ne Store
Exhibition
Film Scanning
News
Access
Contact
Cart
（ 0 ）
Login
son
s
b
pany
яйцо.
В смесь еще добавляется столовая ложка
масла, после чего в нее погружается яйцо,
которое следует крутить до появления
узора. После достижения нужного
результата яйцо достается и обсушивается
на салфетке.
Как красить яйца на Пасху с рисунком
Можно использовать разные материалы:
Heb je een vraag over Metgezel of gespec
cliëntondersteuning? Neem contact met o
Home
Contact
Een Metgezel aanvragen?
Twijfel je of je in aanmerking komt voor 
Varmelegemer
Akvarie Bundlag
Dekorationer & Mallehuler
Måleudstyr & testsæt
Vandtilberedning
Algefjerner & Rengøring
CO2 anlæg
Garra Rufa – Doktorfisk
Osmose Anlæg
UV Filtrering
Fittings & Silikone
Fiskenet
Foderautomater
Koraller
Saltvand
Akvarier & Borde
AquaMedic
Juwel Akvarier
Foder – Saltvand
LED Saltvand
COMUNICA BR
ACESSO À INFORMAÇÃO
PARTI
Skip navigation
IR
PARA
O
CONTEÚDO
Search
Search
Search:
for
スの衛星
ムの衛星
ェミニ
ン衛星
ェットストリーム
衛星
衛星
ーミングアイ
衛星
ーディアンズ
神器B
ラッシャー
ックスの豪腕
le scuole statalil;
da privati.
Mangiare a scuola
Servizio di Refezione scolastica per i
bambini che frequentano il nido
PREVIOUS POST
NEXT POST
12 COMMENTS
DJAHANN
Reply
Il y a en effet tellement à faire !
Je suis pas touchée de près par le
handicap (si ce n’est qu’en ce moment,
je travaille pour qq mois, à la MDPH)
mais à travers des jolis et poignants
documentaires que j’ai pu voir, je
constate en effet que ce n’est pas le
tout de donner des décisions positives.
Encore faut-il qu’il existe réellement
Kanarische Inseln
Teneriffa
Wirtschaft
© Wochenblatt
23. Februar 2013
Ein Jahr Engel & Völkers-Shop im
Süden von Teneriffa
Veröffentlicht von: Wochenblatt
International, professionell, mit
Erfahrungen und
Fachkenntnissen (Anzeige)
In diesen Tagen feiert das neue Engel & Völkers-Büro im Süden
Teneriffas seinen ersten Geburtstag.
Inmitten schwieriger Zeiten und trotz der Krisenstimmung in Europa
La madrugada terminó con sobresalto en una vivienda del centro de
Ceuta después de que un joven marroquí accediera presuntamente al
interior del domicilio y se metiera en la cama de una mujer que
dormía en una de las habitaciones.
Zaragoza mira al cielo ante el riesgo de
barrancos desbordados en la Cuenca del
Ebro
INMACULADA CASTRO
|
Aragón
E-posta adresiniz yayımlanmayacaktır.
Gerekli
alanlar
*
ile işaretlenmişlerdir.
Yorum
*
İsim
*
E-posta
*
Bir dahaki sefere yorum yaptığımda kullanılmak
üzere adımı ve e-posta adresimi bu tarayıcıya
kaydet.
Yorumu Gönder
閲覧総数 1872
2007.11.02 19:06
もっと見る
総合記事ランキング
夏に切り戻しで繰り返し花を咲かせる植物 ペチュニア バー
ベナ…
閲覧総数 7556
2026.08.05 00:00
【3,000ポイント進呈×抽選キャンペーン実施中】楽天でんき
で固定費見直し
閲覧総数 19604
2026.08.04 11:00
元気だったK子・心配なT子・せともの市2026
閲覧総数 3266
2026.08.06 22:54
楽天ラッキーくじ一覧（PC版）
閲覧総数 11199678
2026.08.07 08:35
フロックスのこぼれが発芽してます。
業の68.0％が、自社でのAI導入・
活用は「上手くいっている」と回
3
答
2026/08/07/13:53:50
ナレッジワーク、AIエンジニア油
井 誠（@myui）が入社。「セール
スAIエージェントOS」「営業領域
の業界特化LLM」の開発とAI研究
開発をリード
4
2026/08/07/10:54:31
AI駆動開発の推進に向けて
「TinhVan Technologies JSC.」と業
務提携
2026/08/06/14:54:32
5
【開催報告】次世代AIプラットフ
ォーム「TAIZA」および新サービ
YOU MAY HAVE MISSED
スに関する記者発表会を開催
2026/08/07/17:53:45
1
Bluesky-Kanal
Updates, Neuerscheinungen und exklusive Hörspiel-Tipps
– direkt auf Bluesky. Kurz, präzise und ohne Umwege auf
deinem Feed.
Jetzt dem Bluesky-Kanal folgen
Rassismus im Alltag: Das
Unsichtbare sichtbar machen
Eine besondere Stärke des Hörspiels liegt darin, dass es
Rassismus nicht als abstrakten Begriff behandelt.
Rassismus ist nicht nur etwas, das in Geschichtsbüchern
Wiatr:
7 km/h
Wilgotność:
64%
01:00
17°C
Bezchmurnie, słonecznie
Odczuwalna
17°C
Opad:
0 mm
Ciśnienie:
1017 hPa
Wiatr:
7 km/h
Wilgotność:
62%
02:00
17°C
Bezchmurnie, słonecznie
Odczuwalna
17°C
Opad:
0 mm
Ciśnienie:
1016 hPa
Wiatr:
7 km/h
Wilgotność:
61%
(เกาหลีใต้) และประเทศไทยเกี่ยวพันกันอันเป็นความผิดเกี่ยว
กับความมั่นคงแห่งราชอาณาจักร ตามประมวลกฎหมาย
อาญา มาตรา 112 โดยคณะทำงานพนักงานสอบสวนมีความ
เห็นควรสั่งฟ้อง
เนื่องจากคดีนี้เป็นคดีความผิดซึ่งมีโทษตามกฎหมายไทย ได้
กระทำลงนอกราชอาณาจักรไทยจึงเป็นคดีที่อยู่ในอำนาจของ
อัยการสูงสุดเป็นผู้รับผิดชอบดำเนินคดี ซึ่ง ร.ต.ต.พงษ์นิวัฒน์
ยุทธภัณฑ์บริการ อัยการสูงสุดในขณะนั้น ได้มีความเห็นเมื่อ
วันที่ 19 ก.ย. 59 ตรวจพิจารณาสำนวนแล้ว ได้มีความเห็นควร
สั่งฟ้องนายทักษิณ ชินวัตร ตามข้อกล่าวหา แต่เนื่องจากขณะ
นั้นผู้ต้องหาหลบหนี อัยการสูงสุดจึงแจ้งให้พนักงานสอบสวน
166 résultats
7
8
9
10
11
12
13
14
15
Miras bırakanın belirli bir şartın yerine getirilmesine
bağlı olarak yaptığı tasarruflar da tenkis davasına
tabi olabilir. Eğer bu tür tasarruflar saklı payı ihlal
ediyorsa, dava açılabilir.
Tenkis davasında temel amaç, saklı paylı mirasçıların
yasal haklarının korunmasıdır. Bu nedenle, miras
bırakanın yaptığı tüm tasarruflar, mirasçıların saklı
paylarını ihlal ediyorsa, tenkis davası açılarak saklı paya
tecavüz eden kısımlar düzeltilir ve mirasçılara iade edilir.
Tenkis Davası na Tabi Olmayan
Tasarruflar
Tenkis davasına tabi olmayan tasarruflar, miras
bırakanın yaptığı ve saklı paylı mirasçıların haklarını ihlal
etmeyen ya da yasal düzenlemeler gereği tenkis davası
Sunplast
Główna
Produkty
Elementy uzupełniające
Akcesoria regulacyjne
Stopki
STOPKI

----

[EXERCISE INSTRUCTIONS] Lines above with the string "Engel" need to be found and copied.

[ANSWER FOR THE TASK]
Ein Jahr Engel & Völkers-Shop im
In diesen Tagen feiert das neue Engel & Völkers-Büro im Süden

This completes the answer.